* Saved data entries:
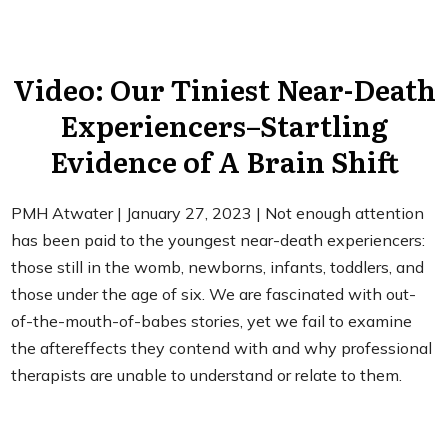
Video: Our Tiniest Near-Death
Experiencers–Startling
Evidence of A Brain Shift
PMH Atwater | January 27, 2023 | Not enough attention
has been paid to the youngest near-death experiencers:
those still in the womb, newborns, infants, toddlers, and
those under the age of six. We are fascinated with out-
of-the-mouth-of-babes stories, yet we fail to examine
the aftereffects they contend with and why professional
therapists are unable to understand or relate to them.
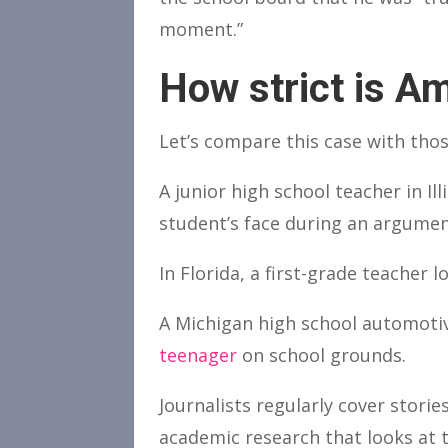
moment.”
How strict is Am
Let’s compare this case with tho
A junior high school teacher in I
student’s face during an argumen
In Florida, a first-grade teacher 
A Michigan high school automotiv
teenager
on school grounds.
Journalists regularly cover stori
academic research that looks at t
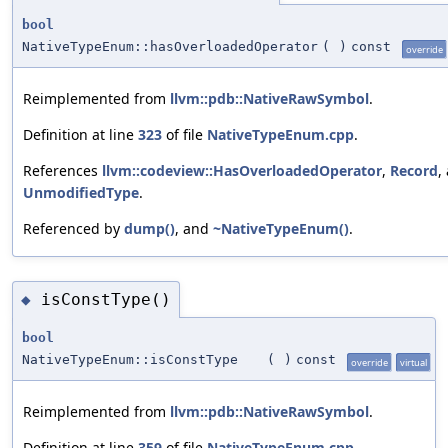
bool
NativeTypeEnum::hasOverloadedOperator
(
)
const
override
Reimplemented from
llvm::pdb::NativeRawSymbol
.
Definition at line
323
of file
NativeTypeEnum.cpp
.
References
llvm::codeview::HasOverloadedOperator
,
Record
,
UnmodifiedType
.
Referenced by
dump()
, and
~NativeTypeEnum()
.
isConstType()
◆
bool
NativeTypeEnum::isConstType
(
)
const
override
virtual
Reimplemented from
llvm::pdb::NativeRawSymbol
.
Definition at line
359
of file
NativeTypeEnum.cpp
.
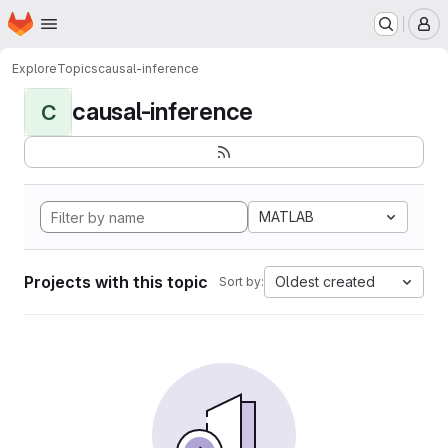
Homepage
Skip to main content
M
Explore
Topics
causal-inference
causal-inference
C
MATLAB
Projects with this topic
Oldest created
Sort by:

* Directions:
Set down the records above word for word, from the first line through the line containing "those under the", both included; leave out the pictures.

* Answer for this exercise:
Video: Our Tiniest Near-Death
Experiencers–Startling
Evidence of A Brain Shift
PMH Atwater | January 27, 2023 | Not enough attention
has been paid to the youngest near-death experiencers:
those still in the womb, newborns, infants, toddlers, and
those under the age of six. We are fascinated with out-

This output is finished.